PostgreSQL

Data Types: From integer to jsonb

A developer creates a table: `price FLOAT, created_at TIMESTAMP, id SERIAL`. Three columns, three mistakes. float silently sheds cents across millions of transactions - one fintech startup lost USD 12,000 in a month from exactly this bug. timestamp without timezone shows different times in Moscow and New York. SERIAL is legacy with surprise edge cases.

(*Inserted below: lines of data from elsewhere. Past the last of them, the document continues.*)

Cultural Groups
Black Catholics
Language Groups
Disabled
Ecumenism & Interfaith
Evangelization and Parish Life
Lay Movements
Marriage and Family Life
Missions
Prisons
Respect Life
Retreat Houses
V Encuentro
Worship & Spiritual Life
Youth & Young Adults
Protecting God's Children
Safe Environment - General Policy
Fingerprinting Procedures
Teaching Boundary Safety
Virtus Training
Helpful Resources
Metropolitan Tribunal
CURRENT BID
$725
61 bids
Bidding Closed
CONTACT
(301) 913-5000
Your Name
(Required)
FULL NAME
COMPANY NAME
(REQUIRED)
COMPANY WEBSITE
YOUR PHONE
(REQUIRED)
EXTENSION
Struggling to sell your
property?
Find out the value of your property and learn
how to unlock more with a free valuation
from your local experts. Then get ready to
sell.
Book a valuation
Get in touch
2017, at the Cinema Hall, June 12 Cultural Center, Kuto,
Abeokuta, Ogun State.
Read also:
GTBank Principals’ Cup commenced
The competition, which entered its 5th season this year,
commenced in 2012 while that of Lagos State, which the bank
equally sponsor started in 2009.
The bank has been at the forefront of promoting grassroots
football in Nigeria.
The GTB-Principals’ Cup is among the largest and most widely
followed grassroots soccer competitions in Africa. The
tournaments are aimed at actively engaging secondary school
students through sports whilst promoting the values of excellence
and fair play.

Picking the right data types is not pedantry - it is insurance against bugs that surface six months into production.

**A fintech startup** lost USD 12,000 in a single month due to float rounding in commission calculations - switching to numeric solved the problem immediately
**A SaaS with users in 20 countries** - timestamptz automatically shows the correct local time to every user without a single line of conversion code
**An API platform** uses UUID for public identifiers - it is impossible to guess another user's ID or infer the total record count

Предварительные знания

Installation and Configuration

Michael Stonebraker and the Extensibility of Postgres

In 1986, Michael Stonebraker of UC Berkeley designed Postgres (Post-Ingres) around type extensibility - a developer adds a new data type the same way a language designer adds a new class. That decision opened the door to jsonb, hstore, PostGIS, and vector types. Stonebraker won the Turing Award in 2014. Thirty-eight years later, the same extensible-types architecture powers pgvector and modern vector database integrations.

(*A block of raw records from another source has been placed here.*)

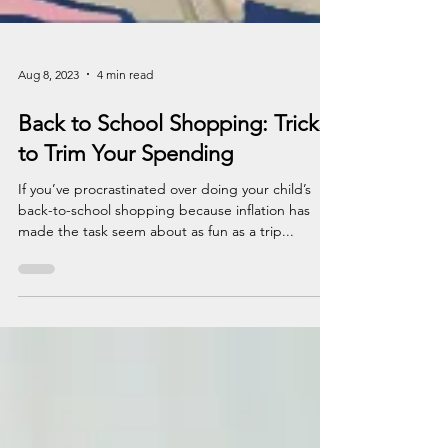
Aug 8, 2023
4 min read
Back to School Shopping: Tricks
to Trim Your Spending
If you’ve procrastinated over doing your child’s
back-to-school shopping because inflation has
made the task seem about as fun as a trip...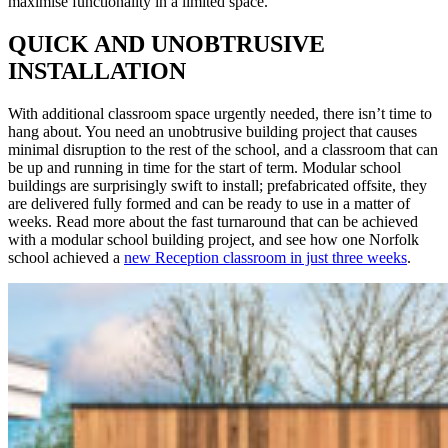
maximise functionality in a limited space.
QUICK AND UNOBTRUSIVE
INSTALLATION
With additional classroom space urgently needed, there isn’t time to
hang about. You need an unobtrusive building project that causes
minimal disruption to the rest of the school, and a classroom that can
be up and running in time for the start of term. Modular school
buildings are surprisingly swift to install; prefabricated offsite, they
are delivered fully formed and can be ready to use in a matter of
weeks. Read more about the fast turnaround that can be achieved
with a modular school building project, and see how one Norfolk
school achieved a
new Reception classroom in just three weeks
.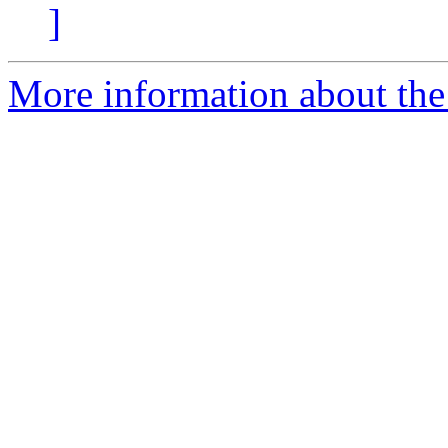
]
More information about the 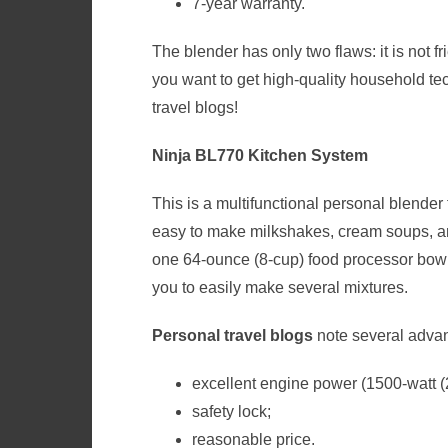
7-year warranty.
The blender has only two flaws: it is not f
you want to get high-quality household tech
travel blogs
!
Ninja BL770 Kitchen System
This is a multifunctional personal blender 
easy to make milkshakes, cream soups, an
one 64-ounce (8-cup) food processor bowl,
you to easily make several mixtures.
Personal travel blogs
note several
advan
excellent engine power (1500-watt (
safety lock;
reasonable price.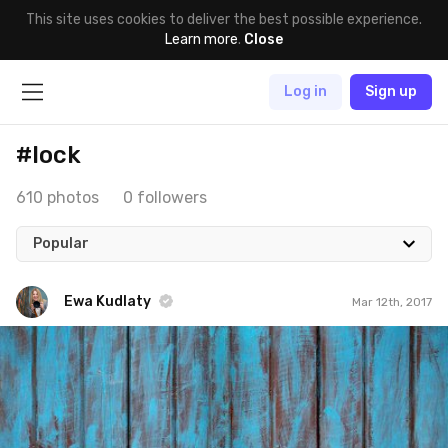
This site uses cookies to deliver the best possible experience.
Learn more
.
Close
Log in
Sign up
#lock
610 photos
0 followers
Popular
Ewa Kudlaty
Mar 12th, 2017
Ewa Kudlaty
#377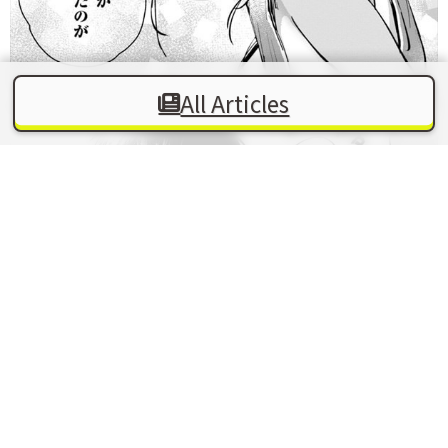
All Articles
In this work, there are moments when a vaguely
erotic atmosphere peeks through, only to quickly
shift into a pure, brotherly mood. The composition,
which freely moves between sweet awkwardness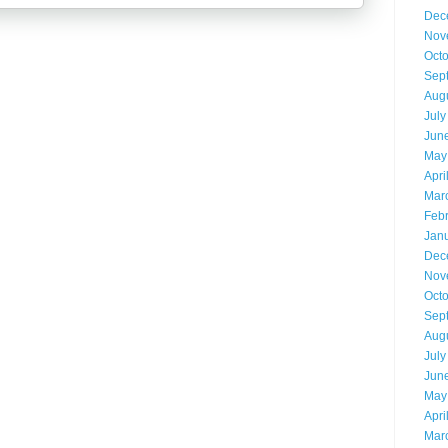
Dec
Nov
Oct
Sep
Aug
July
Jun
May
Apri
Mar
Feb
Jan
Dec
Nov
Oct
Sep
Aug
July
Jun
May
Apri
Mar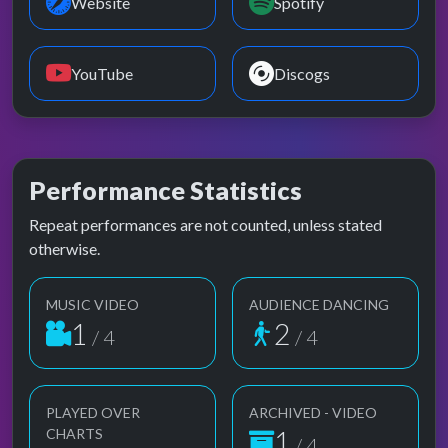
Website
Spotify
YouTube
Discogs
Performance Statistics
Repeat performances are not counted, unless stated
otherwise.
MUSIC VIDEO
AUDIENCE DANCING
1
2
/ 4
/ 4
PLAYED OVER
ARCHIVED - VIDEO
1
CHARTS
/ 4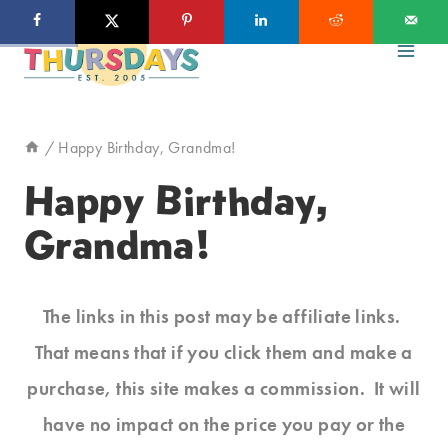
Skip
to
content
/
Happy Birthday, Grandma!
Happy Birthday,
Grandma!
The links in this post may be affiliate links.
That means that if you click them and make a
purchase, this site makes a commission. It will
have no impact on the price you pay or the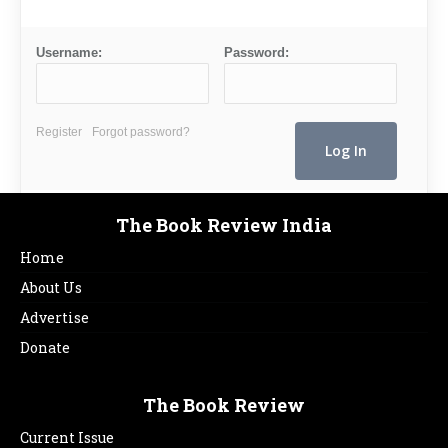
Username:
Password:
Register
Forgot password?
The Book Review India
Home
About Us
Advertise
Donate
The Book Review
Current Issue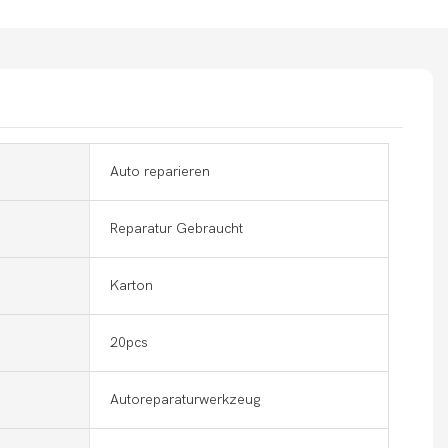
Auto reparieren
Reparatur Gebraucht
Karton
20pcs
Autoreparaturwerkzeug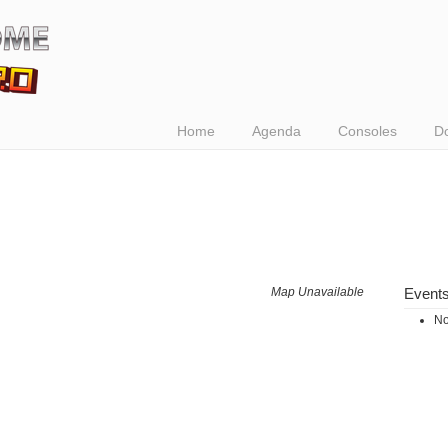
Home
Agenda
Consoles
D
Map Unavailable
Event
No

Numeric Types: From smallint to numeric

A fintech startup lost USD 12,000 in one month. Root cause: `price FLOAT`. Rounding in commission calculations stacked up transaction by transaction. PostgreSQL ships three integer sizes, floating-point numbers, and a numeric type for exact arithmetic. The wrong pick burns disk space or, far worse, burns money.

Type	Size	Range	When to use
smallint (int2)	2 bytes	-32,768 .. 32,767	Status codes, small counters, ages
integer (int4)	4 bytes	-2.1B .. 2.1B	IDs, quantities, the majority of use cases
bigint (int8)	8 bytes	±9.2 × 10¹⁸	Financial amounts in cents, large counters, IDs in high-load systems
numeric(p,s)	variable	up to 131,072 digits	Money, exact calculations (no precision loss)
real (float4)	4 bytes	6 significant digits	Scientific computations, coordinates (where approximation is acceptable)
double precision	8 bytes	15 significant digits	Statistics, ML - where speed matters more than exactness

**Never store money in real or double precision.** Demo: `SELECT 0.1::real + 0.2::real` → `0.30000001`. In financial systems processing millions of transactions, those rounding errors compound. Use `numeric(p,s)`, or store amounts in cents as `bigint`.

**Selection rule:** if a value fits in integer (up to 2 billion), grab integer. For IDs in high-load systems, jump to bigint. For money, numeric(p,s). For scientific calculations where some imprecision is acceptable, double precision.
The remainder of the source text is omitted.